**ASSIGNMENT**
All the lines below should appear again unchanged, though their pictures should not.

**DATASET RECORDS**
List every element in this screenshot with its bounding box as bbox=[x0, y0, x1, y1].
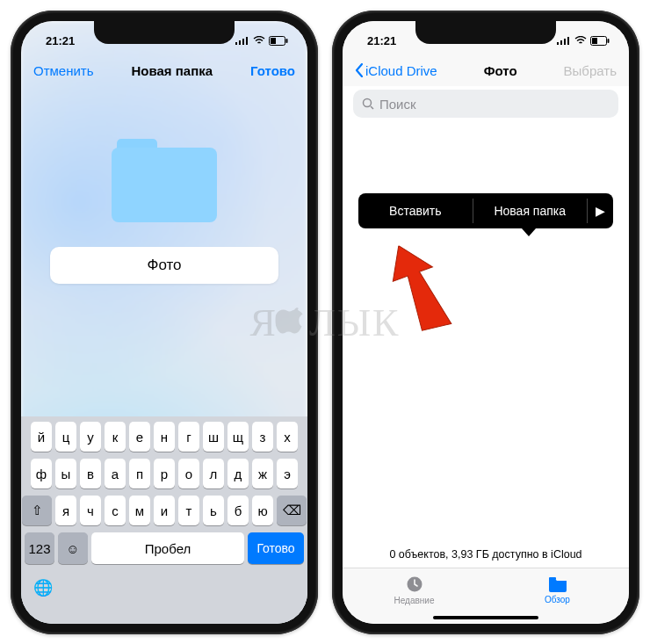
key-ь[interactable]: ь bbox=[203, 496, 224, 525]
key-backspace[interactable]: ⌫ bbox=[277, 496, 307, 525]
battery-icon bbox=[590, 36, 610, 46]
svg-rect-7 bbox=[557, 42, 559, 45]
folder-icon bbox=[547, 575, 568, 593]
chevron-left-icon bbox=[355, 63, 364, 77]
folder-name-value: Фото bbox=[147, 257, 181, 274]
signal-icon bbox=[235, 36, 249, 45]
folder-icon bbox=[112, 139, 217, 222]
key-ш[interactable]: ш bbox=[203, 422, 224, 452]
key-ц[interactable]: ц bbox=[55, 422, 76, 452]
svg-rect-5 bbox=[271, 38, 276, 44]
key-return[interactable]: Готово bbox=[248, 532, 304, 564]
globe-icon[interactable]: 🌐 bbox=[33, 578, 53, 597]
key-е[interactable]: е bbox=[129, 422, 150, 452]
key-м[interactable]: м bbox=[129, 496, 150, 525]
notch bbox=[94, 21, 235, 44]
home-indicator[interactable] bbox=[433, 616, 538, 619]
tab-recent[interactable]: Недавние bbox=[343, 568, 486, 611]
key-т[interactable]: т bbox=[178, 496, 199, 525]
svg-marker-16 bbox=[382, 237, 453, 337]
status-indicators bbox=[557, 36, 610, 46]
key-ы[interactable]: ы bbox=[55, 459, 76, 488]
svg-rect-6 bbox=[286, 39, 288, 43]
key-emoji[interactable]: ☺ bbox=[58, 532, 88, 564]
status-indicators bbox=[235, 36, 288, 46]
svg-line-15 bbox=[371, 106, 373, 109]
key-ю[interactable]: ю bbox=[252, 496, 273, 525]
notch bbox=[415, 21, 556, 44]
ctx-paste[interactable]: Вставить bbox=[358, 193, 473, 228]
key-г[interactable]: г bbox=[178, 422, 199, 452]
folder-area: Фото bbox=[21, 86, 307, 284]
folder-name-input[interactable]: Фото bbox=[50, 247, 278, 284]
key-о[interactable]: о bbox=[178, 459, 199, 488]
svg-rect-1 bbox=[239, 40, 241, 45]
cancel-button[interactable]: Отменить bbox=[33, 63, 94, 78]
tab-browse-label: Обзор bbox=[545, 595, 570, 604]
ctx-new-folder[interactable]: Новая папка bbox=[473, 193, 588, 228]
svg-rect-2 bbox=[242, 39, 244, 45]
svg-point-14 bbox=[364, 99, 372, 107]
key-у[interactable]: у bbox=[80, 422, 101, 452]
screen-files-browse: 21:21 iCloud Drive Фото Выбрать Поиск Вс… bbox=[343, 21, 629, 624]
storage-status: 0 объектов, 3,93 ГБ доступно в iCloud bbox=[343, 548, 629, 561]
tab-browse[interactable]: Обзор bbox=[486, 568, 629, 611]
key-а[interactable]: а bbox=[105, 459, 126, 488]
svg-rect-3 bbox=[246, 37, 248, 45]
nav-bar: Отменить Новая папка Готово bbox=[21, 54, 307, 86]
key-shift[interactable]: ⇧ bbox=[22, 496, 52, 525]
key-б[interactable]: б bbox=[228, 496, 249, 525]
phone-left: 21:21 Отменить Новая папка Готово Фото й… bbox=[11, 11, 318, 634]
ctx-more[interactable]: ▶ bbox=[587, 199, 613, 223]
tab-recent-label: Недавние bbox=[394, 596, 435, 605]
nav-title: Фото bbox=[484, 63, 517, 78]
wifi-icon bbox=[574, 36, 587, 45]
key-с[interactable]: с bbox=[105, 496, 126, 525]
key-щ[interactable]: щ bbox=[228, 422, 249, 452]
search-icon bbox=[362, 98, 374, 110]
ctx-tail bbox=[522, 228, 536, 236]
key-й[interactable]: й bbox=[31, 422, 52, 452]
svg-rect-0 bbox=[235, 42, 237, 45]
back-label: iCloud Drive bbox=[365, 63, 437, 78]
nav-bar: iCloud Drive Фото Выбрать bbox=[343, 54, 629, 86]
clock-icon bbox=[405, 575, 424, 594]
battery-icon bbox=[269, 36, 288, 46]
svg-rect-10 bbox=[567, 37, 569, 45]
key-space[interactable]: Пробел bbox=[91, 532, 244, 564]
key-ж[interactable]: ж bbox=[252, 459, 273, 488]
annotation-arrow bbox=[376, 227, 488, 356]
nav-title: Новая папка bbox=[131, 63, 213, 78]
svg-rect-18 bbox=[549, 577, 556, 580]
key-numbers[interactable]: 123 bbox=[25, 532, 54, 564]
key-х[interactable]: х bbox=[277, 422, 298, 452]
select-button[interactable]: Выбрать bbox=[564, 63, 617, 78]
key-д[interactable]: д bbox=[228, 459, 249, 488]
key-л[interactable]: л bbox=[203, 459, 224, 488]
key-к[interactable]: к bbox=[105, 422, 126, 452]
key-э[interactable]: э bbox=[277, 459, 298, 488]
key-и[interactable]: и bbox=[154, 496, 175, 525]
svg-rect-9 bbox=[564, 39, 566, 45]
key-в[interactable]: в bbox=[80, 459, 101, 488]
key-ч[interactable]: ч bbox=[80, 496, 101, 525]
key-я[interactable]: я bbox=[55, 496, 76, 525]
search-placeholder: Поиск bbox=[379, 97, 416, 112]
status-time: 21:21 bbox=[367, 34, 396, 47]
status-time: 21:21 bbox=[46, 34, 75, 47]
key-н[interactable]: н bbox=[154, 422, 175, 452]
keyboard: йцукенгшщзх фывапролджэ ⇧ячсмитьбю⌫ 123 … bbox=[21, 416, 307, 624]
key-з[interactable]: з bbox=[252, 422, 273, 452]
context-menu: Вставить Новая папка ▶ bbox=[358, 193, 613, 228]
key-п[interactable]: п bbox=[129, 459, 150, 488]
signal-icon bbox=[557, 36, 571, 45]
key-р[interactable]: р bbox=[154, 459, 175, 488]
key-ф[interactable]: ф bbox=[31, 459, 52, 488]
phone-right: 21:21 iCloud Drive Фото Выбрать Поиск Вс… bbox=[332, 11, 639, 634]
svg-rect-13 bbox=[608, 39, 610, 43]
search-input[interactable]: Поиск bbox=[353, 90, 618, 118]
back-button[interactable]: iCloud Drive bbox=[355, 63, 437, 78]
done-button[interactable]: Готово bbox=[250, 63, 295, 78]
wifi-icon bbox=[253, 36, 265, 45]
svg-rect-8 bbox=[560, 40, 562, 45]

**SOLUTION**
List every element in this screenshot with its bounding box as bbox=[x0, y0, x1, y1].
key-ь[interactable]: ь bbox=[203, 496, 224, 525]
key-backspace[interactable]: ⌫ bbox=[277, 496, 307, 525]
battery-icon bbox=[590, 36, 610, 46]
svg-rect-7 bbox=[557, 42, 559, 45]
folder-icon bbox=[547, 575, 568, 593]
chevron-left-icon bbox=[355, 63, 364, 77]
folder-name-value: Фото bbox=[147, 257, 181, 274]
signal-icon bbox=[235, 36, 249, 45]
folder-icon bbox=[112, 139, 217, 222]
key-ш[interactable]: ш bbox=[203, 422, 224, 452]
key-ц[interactable]: ц bbox=[55, 422, 76, 452]
svg-rect-5 bbox=[271, 38, 276, 44]
key-return[interactable]: Готово bbox=[248, 532, 304, 564]
globe-icon[interactable]: 🌐 bbox=[33, 578, 53, 597]
key-е[interactable]: е bbox=[129, 422, 150, 452]
key-м[interactable]: м bbox=[129, 496, 150, 525]
notch bbox=[94, 21, 235, 44]
home-indicator[interactable] bbox=[433, 616, 538, 619]
tab-recent[interactable]: Недавние bbox=[343, 568, 486, 611]
key-т[interactable]: т bbox=[178, 496, 199, 525]
svg-marker-16 bbox=[382, 237, 453, 337]
status-indicators bbox=[557, 36, 610, 46]
key-ы[interactable]: ы bbox=[55, 459, 76, 488]
svg-rect-6 bbox=[286, 39, 288, 43]
key-emoji[interactable]: ☺ bbox=[58, 532, 88, 564]
status-indicators bbox=[235, 36, 288, 46]
svg-line-15 bbox=[371, 106, 373, 109]
key-ю[interactable]: ю bbox=[252, 496, 273, 525]
notch bbox=[415, 21, 556, 44]
ctx-paste[interactable]: Вставить bbox=[358, 193, 473, 228]
key-г[interactable]: г bbox=[178, 422, 199, 452]
folder-area: Фото bbox=[21, 86, 307, 284]
folder-name-input[interactable]: Фото bbox=[50, 247, 278, 284]
key-о[interactable]: о bbox=[178, 459, 199, 488]
svg-rect-1 bbox=[239, 40, 241, 45]
cancel-button[interactable]: Отменить bbox=[33, 63, 94, 78]
tab-browse-label: Обзор bbox=[545, 595, 570, 604]
ctx-new-folder[interactable]: Новая папка bbox=[473, 193, 588, 228]
svg-rect-2 bbox=[242, 39, 244, 45]
svg-point-14 bbox=[364, 99, 372, 107]
key-у[interactable]: у bbox=[80, 422, 101, 452]
screen-files-browse: 21:21 iCloud Drive Фото Выбрать Поиск Вс… bbox=[343, 21, 629, 624]
storage-status: 0 объектов, 3,93 ГБ доступно в iCloud bbox=[343, 548, 629, 561]
tab-browse[interactable]: Обзор bbox=[486, 568, 629, 611]
key-а[interactable]: а bbox=[105, 459, 126, 488]
svg-rect-3 bbox=[246, 37, 248, 45]
nav-bar: Отменить Новая папка Готово bbox=[21, 54, 307, 86]
key-shift[interactable]: ⇧ bbox=[22, 496, 52, 525]
key-б[interactable]: б bbox=[228, 496, 249, 525]
phone-left: 21:21 Отменить Новая папка Готово Фото й… bbox=[11, 11, 318, 634]
ctx-more[interactable]: ▶ bbox=[587, 199, 613, 223]
tab-recent-label: Недавние bbox=[394, 596, 435, 605]
nav-title: Фото bbox=[484, 63, 517, 78]
wifi-icon bbox=[574, 36, 587, 45]
key-с[interactable]: с bbox=[105, 496, 126, 525]
key-щ[interactable]: щ bbox=[228, 422, 249, 452]
search-icon bbox=[362, 98, 374, 110]
ctx-tail bbox=[522, 228, 536, 236]
key-й[interactable]: й bbox=[31, 422, 52, 452]
svg-rect-0 bbox=[235, 42, 237, 45]
back-label: iCloud Drive bbox=[365, 63, 437, 78]
nav-bar: iCloud Drive Фото Выбрать bbox=[343, 54, 629, 86]
clock-icon bbox=[405, 575, 424, 594]
battery-icon bbox=[269, 36, 288, 46]
svg-rect-10 bbox=[567, 37, 569, 45]
key-space[interactable]: Пробел bbox=[91, 532, 244, 564]
key-ж[interactable]: ж bbox=[252, 459, 273, 488]
annotation-arrow bbox=[376, 227, 488, 356]
nav-title: Новая папка bbox=[131, 63, 213, 78]
svg-rect-18 bbox=[549, 577, 556, 580]
key-numbers[interactable]: 123 bbox=[25, 532, 54, 564]
key-х[interactable]: х bbox=[277, 422, 298, 452]
select-button[interactable]: Выбрать bbox=[564, 63, 617, 78]
key-д[interactable]: д bbox=[228, 459, 249, 488]
key-л[interactable]: л bbox=[203, 459, 224, 488]
key-к[interactable]: к bbox=[105, 422, 126, 452]
key-э[interactable]: э bbox=[277, 459, 298, 488]
key-и[interactable]: и bbox=[154, 496, 175, 525]
svg-rect-9 bbox=[564, 39, 566, 45]
key-в[interactable]: в bbox=[80, 459, 101, 488]
key-ч[interactable]: ч bbox=[80, 496, 101, 525]
key-я[interactable]: я bbox=[55, 496, 76, 525]
search-placeholder: Поиск bbox=[379, 97, 416, 112]
status-time: 21:21 bbox=[367, 34, 396, 47]
status-time: 21:21 bbox=[46, 34, 75, 47]
key-н[interactable]: н bbox=[154, 422, 175, 452]
keyboard: йцукенгшщзх фывапролджэ ⇧ячсмитьбю⌫ 123 … bbox=[21, 416, 307, 624]
key-з[interactable]: з bbox=[252, 422, 273, 452]
context-menu: Вставить Новая папка ▶ bbox=[358, 193, 613, 228]
key-п[interactable]: п bbox=[129, 459, 150, 488]
signal-icon bbox=[557, 36, 571, 45]
key-р[interactable]: р bbox=[154, 459, 175, 488]
key-ф[interactable]: ф bbox=[31, 459, 52, 488]
phone-right: 21:21 iCloud Drive Фото Выбрать Поиск Вс… bbox=[332, 11, 639, 634]
svg-rect-13 bbox=[608, 39, 610, 43]
search-input[interactable]: Поиск bbox=[353, 90, 618, 118]
back-button[interactable]: iCloud Drive bbox=[355, 63, 437, 78]
done-button[interactable]: Готово bbox=[250, 63, 295, 78]
wifi-icon bbox=[253, 36, 265, 45]
svg-rect-8 bbox=[560, 40, 562, 45]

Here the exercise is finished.